TASK STATEMENT ▸ Every line of the entries below that mentions "pour" is to be copied out.

DATA TO PROCESS ▸
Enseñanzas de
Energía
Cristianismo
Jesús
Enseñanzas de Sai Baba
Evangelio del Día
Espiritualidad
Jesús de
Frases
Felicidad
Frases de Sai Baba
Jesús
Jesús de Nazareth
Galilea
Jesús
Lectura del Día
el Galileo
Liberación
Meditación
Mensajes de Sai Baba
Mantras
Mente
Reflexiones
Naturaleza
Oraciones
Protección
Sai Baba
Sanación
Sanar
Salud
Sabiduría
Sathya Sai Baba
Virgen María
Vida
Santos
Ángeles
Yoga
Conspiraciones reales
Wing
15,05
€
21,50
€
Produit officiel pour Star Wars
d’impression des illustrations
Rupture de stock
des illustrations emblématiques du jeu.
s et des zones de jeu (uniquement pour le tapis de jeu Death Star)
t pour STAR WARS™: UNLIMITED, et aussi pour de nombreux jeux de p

---

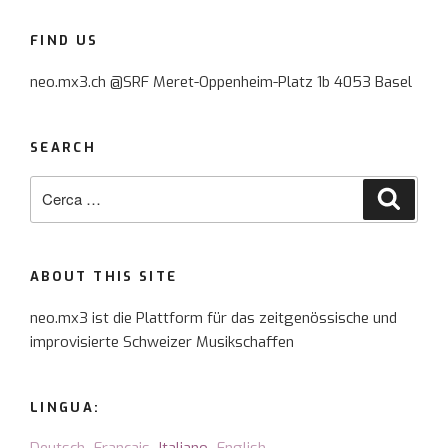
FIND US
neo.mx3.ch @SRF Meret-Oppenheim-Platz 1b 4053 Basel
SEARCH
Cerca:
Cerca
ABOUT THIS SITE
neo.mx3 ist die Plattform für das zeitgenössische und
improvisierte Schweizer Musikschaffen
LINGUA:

EXERCISE OUTPUT ▸
Produit officiel pour Star Wars
s et des zones de jeu (uniquement pour le tapis de jeu Death Star)
t pour STAR WARS™: UNLIMITED, et aussi pour de nombreux jeux de p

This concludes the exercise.